I heard that the 1984 Anniversary Edition Z's were supposed to have turbos, but that since mine don't its "turbo ready" (has a space meant just for a turbo) is this right?


----------



## Zen31ZR (Mar 24, 2004)

CMS09071987 said:


> I heard that the 1984 Anniversary Edition Z's were supposed to have turbos, but that since mine don't its "turbo ready" (has a space meant just for a turbo) is this right?


All the VG30Es are technically "turbo ready"  The Maxima engine swap has been done in many cars, it's just basically the same motor but with a bit higher compression. If you want a turbo car, you should have bought one in the first place. This question has been gone over in about 3 threads in the last week alone, I would suggest doing a search.  At this point, short of a turbo swap, you're looking at cams intake and exhaust to increase your Hp. If you want to drop in a turbo, you will need to locate a turbo parts car and remove the ECU, wiring, both of the exhaust manifolds and the turbo, and I'm not sure if you'll need to upgrade the weaker non-turbo transmission or not but it's probably a good idea. I'm also pretty sure that unless you live in Australia you do not have a non-turbo AE edition Z31. Not a real one, anyway.


----------



## JAMESZ (Mar 12, 2004)

CMS09071987 said:


> I heard that the 1984 Anniversary Edition Z's were supposed to have turbos, but that since mine don't its "turbo ready" (has a space meant just for a turbo) is this right?
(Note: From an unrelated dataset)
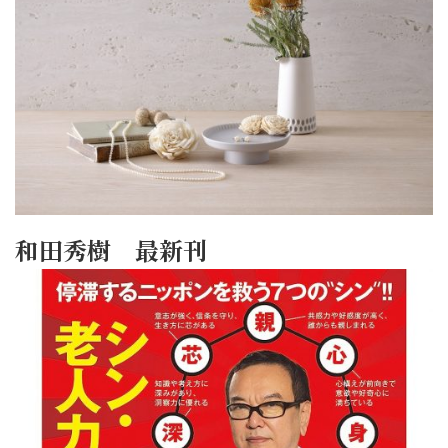
和田秀樹 最新刊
No there is not specifically a space just for the turbo. You have to find a wrecked turbo car and pull all the parts necessary off of a VG30ET and swap them onto your motor. I have answered this question so many times on this forum I am about to start just linking people to other threads where this topic has been answered. Go to Z31.com and you will find all the information you could ever need. Your NA engine will never make any power. You can do the turbo swap by getting all the necessary parts off of a wrecked turbo or you can just swap the turbo motor in the car.


----------



## TheJackal (Aug 18, 2004)

is the vg30 in the NA's and the turbos the same motor internally, compression, ect...?


----------



## Marc Z31 (Jul 25, 2004)

The NA has a 9.0:1 CR, the 84-86 Turbo has a 7.8:1 CR, and the 87-89 Turbo has a 8.3:1 CR. The NA uses a weaker transmission. 

For now, make an intake (from the TB to the filter) and ditch that clutch fan for an electric one. Get an exhaust system and motor sport auto hedders. If you are cheap, just unhook the exhaust after the cat, it sounds great (not raspy or ricey at all) These 3 mods will wake that NA up. check out www.z31.com for more mod info, and a complete turbo write-up.


----------



## Zen31ZR (Mar 24, 2004)

TheJackal said:


> is the vg30 in the NA's and the turbos the same motor internally, compression, ect...?


Compression is a bit higher in the NA engines. I answered this question already..... Otherwise, the VG30E and ET are the same engine.


----------